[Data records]
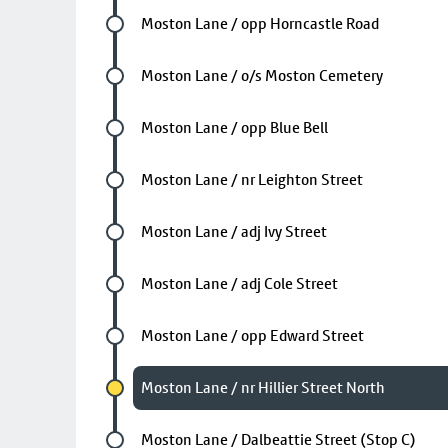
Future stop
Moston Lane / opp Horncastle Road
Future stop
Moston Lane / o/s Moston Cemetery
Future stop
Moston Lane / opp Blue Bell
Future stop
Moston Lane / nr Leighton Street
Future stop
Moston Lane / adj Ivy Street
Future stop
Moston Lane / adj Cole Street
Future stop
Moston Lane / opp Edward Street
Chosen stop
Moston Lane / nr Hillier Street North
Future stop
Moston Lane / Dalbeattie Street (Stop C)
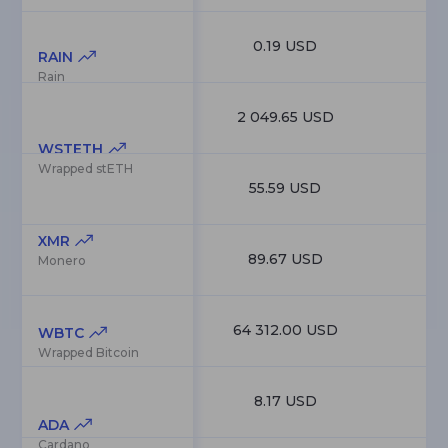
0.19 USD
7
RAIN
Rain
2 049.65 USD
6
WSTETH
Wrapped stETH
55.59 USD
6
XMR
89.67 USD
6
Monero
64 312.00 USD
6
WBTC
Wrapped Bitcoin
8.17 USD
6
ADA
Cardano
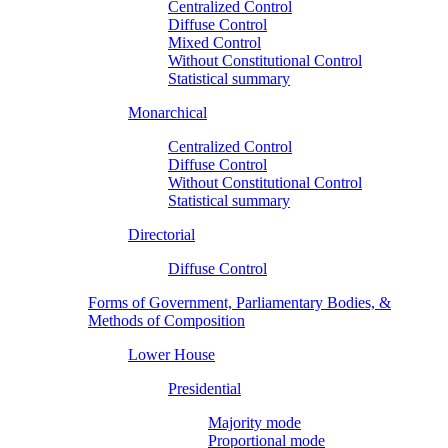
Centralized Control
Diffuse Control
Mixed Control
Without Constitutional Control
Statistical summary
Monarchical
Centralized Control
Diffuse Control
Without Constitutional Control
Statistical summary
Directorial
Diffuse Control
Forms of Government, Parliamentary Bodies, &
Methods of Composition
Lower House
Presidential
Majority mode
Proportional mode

---

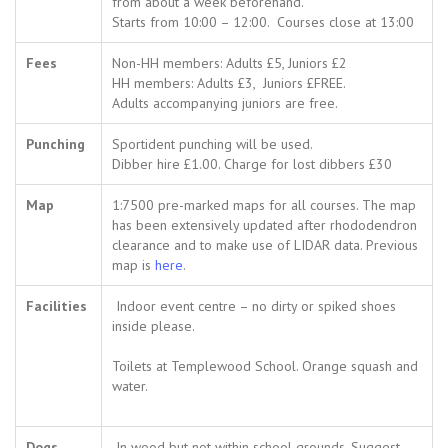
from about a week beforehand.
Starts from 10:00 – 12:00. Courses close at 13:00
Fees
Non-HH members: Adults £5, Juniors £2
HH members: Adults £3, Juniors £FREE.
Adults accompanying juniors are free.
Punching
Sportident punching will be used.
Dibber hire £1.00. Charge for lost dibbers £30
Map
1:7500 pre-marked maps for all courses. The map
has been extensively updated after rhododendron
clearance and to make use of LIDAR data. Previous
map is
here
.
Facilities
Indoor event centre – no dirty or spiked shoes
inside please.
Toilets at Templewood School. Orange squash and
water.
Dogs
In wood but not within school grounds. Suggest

(The problem) With pictures omitted, repeat the entries above word for word from the line holding "Moston Lane / opp Horncastle Road" down to the line holding "Proportional mode", keeping both of those lines.

(Answer to this task)
Moston Lane / opp Horncastle Road
Future stop
Moston Lane / o/s Moston Cemetery
Future stop
Moston Lane / opp Blue Bell
Future stop
Moston Lane / nr Leighton Street
Future stop
Moston Lane / adj Ivy Street
Future stop
Moston Lane / adj Cole Street
Future stop
Moston Lane / opp Edward Street
Chosen stop
Moston Lane / nr Hillier Street North
Future stop
Moston Lane / Dalbeattie Street (Stop C)
0.19 USD
7
RAIN
Rain
2 049.65 USD
6
WSTETH
Wrapped stETH
55.59 USD
6
XMR
89.67 USD
6
Monero
64 312.00 USD
6
WBTC
Wrapped Bitcoin
8.17 USD
6
ADA
Cardano
Centralized Control
Diffuse Control
Mixed Control
Without Constitutional Control
Statistical summary
Monarchical
Centralized Control
Diffuse Control
Without Constitutional Control
Statistical summary
Directorial
Diffuse Control
Forms of Government, Parliamentary Bodies, &
Methods of Composition
Lower House
Presidential
Majority mode
Proportional mode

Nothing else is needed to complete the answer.